Overview
A data visualization project exploring the relationship between job vacancies, educational attainment, and income levels across Canadian provinces and territories, using open datasets from Statistics Canada.
The goal was to identify patterns in labour market supply and demand that aren't obvious from summary statistics — which regions have the largest gaps between vacancy rates and labour force participation, and how does education level correlate with income disparity between provinces?
Data Sources
All data sourced from Statistics Canada's open data portal:
- Job vacancy and wage survey (JVWS) — quarterly vacancy counts and average offered wages by occupation and province
- Labour Force Survey (LFS) — employment rates, unemployment rates, and participation rates
- Census education data — post-secondary attainment rates by age group and province
- Income data — median household income and income decile distributions by province
Analysis Pipeline
import pandas as pd
import matplotlib.pyplot as plt
import matplotlib.ticker as mtick
# Load and merge datasets on province code + year
vacancies = pd.read_csv('jvws_2023.csv')
income = pd.read_csv('income_by_province.csv')

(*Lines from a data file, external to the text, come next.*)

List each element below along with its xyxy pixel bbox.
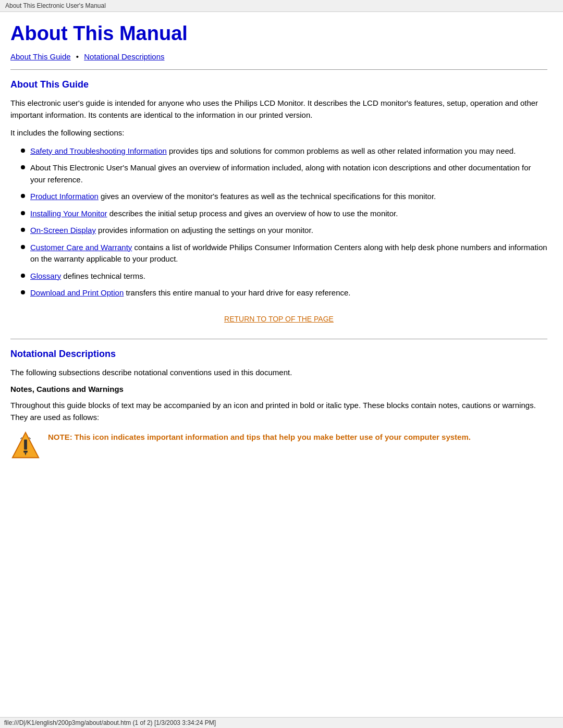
about-guide-heading: About This Guide [10,79,547,90]
notes-paragraph: Throughout this guide blocks of text may… [10,400,547,423]
divider-middle [10,339,547,339]
bullet-list: Safety and Troubleshooting Information p… [21,145,547,299]
bullet-dot [21,149,25,153]
bullet-dot [21,165,25,169]
bullet-dot [21,228,25,232]
link-safety[interactable]: Safety and Troubleshooting Information [30,146,167,155]
list-item-text: Installing Your Monitor describes the in… [30,208,398,220]
toc-link-notational[interactable]: Notational Descriptions [84,52,164,61]
return-top-container: RETURN TO TOP OF THE PAGE [10,315,547,323]
list-item-text: Product Information gives an overview of… [30,191,436,203]
link-osd[interactable]: On-Screen Display [30,226,96,235]
bullet-dot [21,290,25,294]
about-guide-includes: It includes the following sections: [10,127,547,139]
section-about-guide: About This Guide This electronic user's … [10,79,547,323]
divider-top [10,69,547,70]
about-guide-intro: This electronic user's guide is intended… [10,97,547,121]
notes-cautions-heading: Notes, Cautions and Warnings [10,385,547,393]
page-content: About This Manual About This Guide • Not… [0,12,563,482]
notational-intro: The following subsections describe notat… [10,367,547,379]
bullet-dot [21,211,25,215]
list-item-text: Download and Print Option transfers this… [30,287,351,299]
link-glossary[interactable]: Glossary [30,272,61,280]
list-item: On-Screen Display provides information o… [21,225,547,237]
list-item: Installing Your Monitor describes the in… [21,208,547,220]
bullet-dot [21,194,25,198]
list-item: Safety and Troubleshooting Information p… [21,145,547,157]
link-download[interactable]: Download and Print Option [30,288,124,297]
list-item: Customer Care and Warranty contains a li… [21,242,547,265]
link-customer-care[interactable]: Customer Care and Warranty [30,243,132,252]
notational-heading: Notational Descriptions [10,349,547,360]
browser-tab-label: About This Electronic User's Manual [5,2,106,9]
list-item: About This Electronic User's Manual give… [21,162,547,186]
toc-separator: • [76,52,79,61]
list-item: Download and Print Option transfers this… [21,287,547,299]
return-top-link[interactable]: RETURN TO TOP OF THE PAGE [224,315,334,323]
list-item-text: On-Screen Display provides information o… [30,225,313,237]
toc-link-about-guide[interactable]: About This Guide [10,52,71,61]
list-item-text: Glossary defines technical terms. [30,270,145,282]
list-item: Glossary defines technical terms. [21,270,547,282]
list-item-text: Customer Care and Warranty contains a li… [30,242,547,265]
warning-triangle-icon [10,430,41,461]
note-text: NOTE: This icon indicates important info… [48,430,471,443]
list-item-text: About This Electronic User's Manual give… [30,162,547,186]
bullet-dot [21,245,25,249]
bullet-dot [21,274,25,278]
toc-links: About This Guide • Notational Descriptio… [10,52,547,61]
note-box: NOTE: This icon indicates important info… [10,430,547,461]
section-notational: Notational Descriptions The following su… [10,349,547,461]
svg-rect-2 [23,451,28,453]
browser-tab-bar: About This Electronic User's Manual [0,0,563,12]
link-installing[interactable]: Installing Your Monitor [30,209,107,218]
svg-rect-1 [24,439,27,449]
page-title: About This Manual [10,22,547,45]
list-item-text: Safety and Troubleshooting Information p… [30,145,516,157]
link-product-info[interactable]: Product Information [30,192,99,201]
list-item: Product Information gives an overview of… [21,191,547,203]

education = pd.read_csv('census_education.csv')
merged = (
vacancies
.merge(income, on=['province_code', 'year'])
.merge(education, on=['province_code', 'year'])
)
Merging across three surveys required reconciling different province encoding schemes (two-letter abbreviations vs. numeric codes vs. full names) and different temporal granularities (quarterly vs. annual). A cleaning layer normalized all encodings before the merge.
Key Findings
Vacancy-to-participation gap. The Prairie provinces (Alberta, Saskatchewan, Manitoba) consistently show high vacancy rates alongside above-average participation rates — tight labour markets with strong demand. Quebec shows the inverse: lower vacancy rates and the highest post-secondary attainment in the dataset.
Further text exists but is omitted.